▶ **TASK GOAL**: Nothing but the pictures should go missing; return all the entries below exactly.

▶ **GIVEN INFORMATION**:
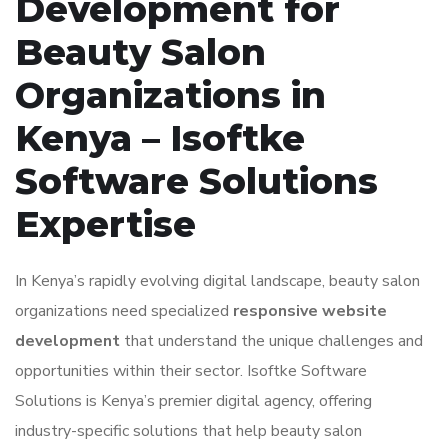
Development for
Beauty Salon
Organizations in
Kenya – Isoftke
Software Solutions
Expertise
In Kenya’s rapidly evolving digital landscape, beauty salon
organizations need specialized
responsive website
development
that understand the unique challenges and
opportunities within their sector. Isoftke Software
Solutions is Kenya’s premier digital agency, offering
industry-specific solutions that help beauty salon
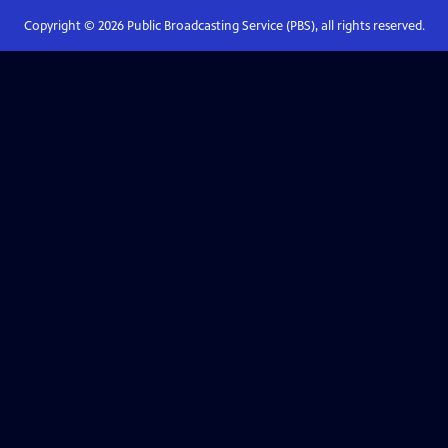
Copyright ©
2026
Public Broadcasting Service (PBS), all rights reserved.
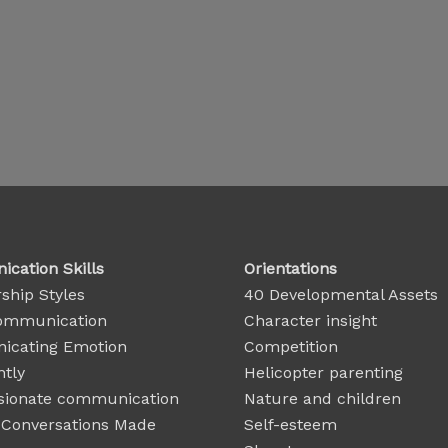
cation Skills
Orientations
ship Styles
40 Developmental Assets
ommunication
Character insight
cating Emotion
Competition
ntly
Helicopter parenting
ionate communication
Nature and children
t Conversations Made
Self-esteem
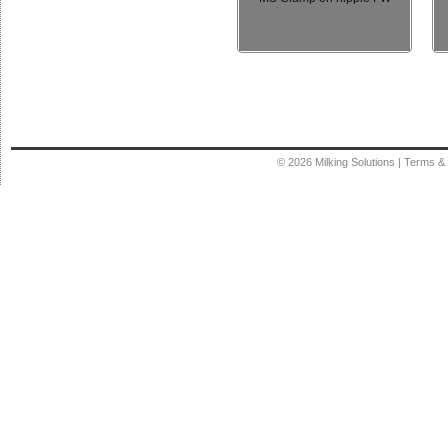
© 2026
Milking Solutions
|
Terms &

▶ **RESPONSE**:
Development for
Beauty Salon
Organizations in
Kenya – Isoftke
Software Solutions
Expertise
In Kenya’s rapidly evolving digital landscape, beauty salon
organizations need specialized
responsive website
development
that understand the unique challenges and
opportunities within their sector. Isoftke Software
Solutions is Kenya’s premier digital agency, offering
industry-specific solutions that help beauty salon
Copyright ©
2026
Public Broadcasting Service (PBS), all rights reserved.
cation Skills
Orientations
ship Styles
40 Developmental Assets
ommunication
Character insight
cating Emotion
Competition
ntly
Helicopter parenting
ionate communication
Nature and children
t Conversations Made
Self-esteem
© 2026
Milking Solutions
|
Terms &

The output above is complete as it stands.